House of Representatives directed the Joint Admissions and Matriculation Board (JAMB) to return to the former pencil-paper method in conducting examinations for candidates seeking admission into tertiary institutions.
The House of Representative on Thursday, March 17 directed the Joint Admissions Matriculation Examination, JAMB to discontinue the Computer Based Test, CBT. The House said “technical flaws” recorded in the latest computer-based Unified Tertiary Matriculation Examination had exposed JAMB’s lack of capacity to handle the computer-based tests.
The House also wants the examinations body to run both the pencil- paper examination and CBT for candidates who should choose how they want to write exam.
The resolution was passed after a lawmaker from Lagos State, Mr. Oghene Emma-Egoh, had moved a motion on the “conflicting” scores of candidates who took the examination.
He said: “The House is worried that already, serious admission problem is rocking the nation because JAMB receives huge allocation from the Federal Government, they charge candidates all manner of fees and majority of the candidates do not gain admission because of the technical hitches of the CBT.” He cited instances of conflicting scores which was occasioned by technical flaws.

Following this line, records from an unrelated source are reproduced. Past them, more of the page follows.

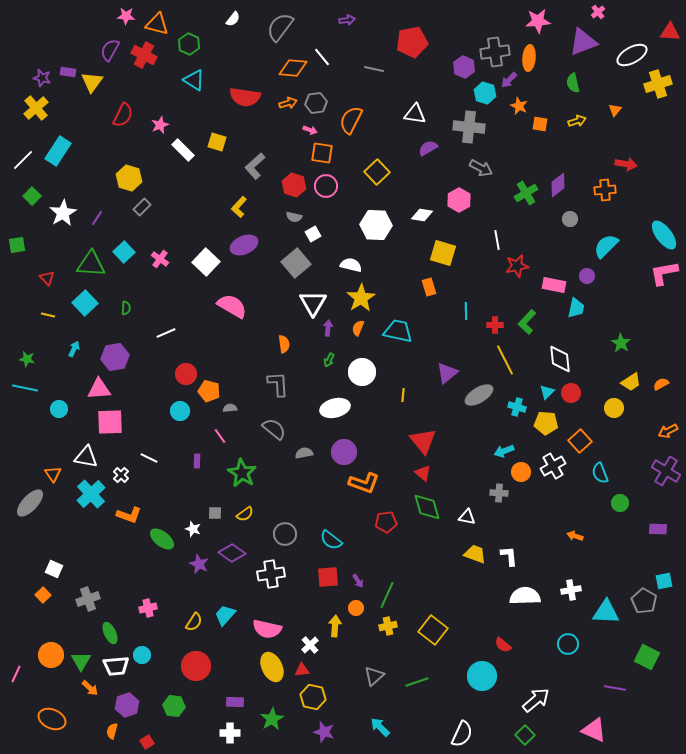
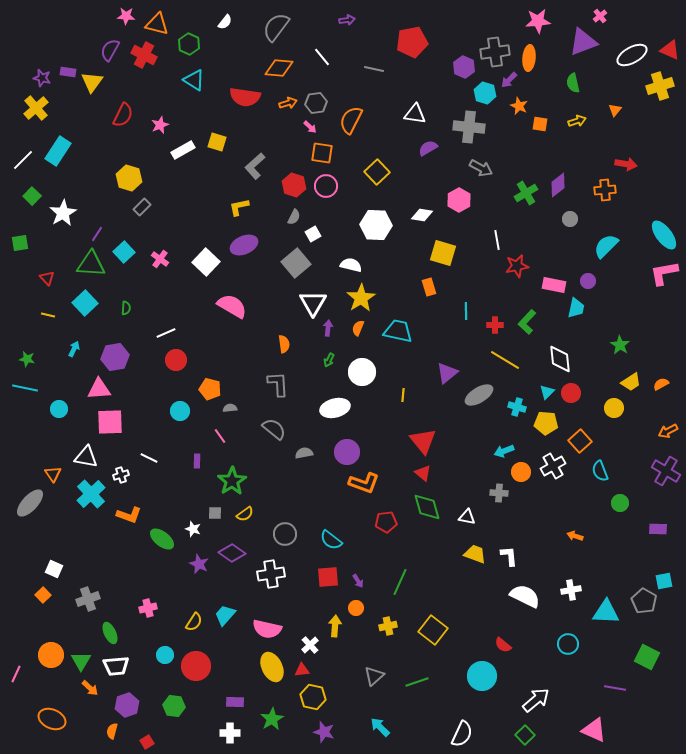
pink cross at (598, 12): moved 2 px right, 4 px down
white semicircle at (233, 19): moved 8 px left, 3 px down
gray semicircle at (280, 27): moved 4 px left
red triangle at (670, 32): moved 18 px down; rotated 20 degrees clockwise
orange diamond at (293, 68): moved 14 px left
yellow cross at (658, 84): moved 2 px right, 2 px down
pink arrow at (310, 130): moved 3 px up; rotated 24 degrees clockwise
white rectangle at (183, 150): rotated 75 degrees counterclockwise
yellow L-shape at (239, 207): rotated 35 degrees clockwise
gray semicircle at (294, 217): rotated 77 degrees counterclockwise
purple line at (97, 218): moved 16 px down
green square at (17, 245): moved 3 px right, 2 px up
purple circle at (587, 276): moved 1 px right, 5 px down
green star at (621, 343): moved 1 px left, 2 px down
yellow line at (505, 360): rotated 32 degrees counterclockwise
red circle at (186, 374): moved 10 px left, 14 px up
orange pentagon at (209, 391): moved 1 px right, 2 px up
purple circle at (344, 452): moved 3 px right
green star at (242, 473): moved 10 px left, 8 px down; rotated 8 degrees clockwise
cyan semicircle at (600, 473): moved 2 px up
white cross at (121, 475): rotated 28 degrees clockwise
green line at (387, 595): moved 13 px right, 13 px up
white semicircle at (525, 596): rotated 28 degrees clockwise
cyan circle at (142, 655): moved 23 px right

He said: “Foluke, the 17-year-old girl in Ejigbo-Lagos, scored an aggregate of 156 in the first result, while in the result that later came out, she had an aggregate of 196.” Citing another instance, he said Ibrahim Shawulu from Kogi state who scored 399 out of 400, but in less than 24 hours another result surfaced reducing Shawulu’s score to 199.
Other law makers while supporting insisted the CBT be made optional for the students.
The House which approved of the motion after it was put to a voice vote by the Speaker, Yakubu Dogara also mandated its committee on education to investigate the matter and report back to the House for further legislative input.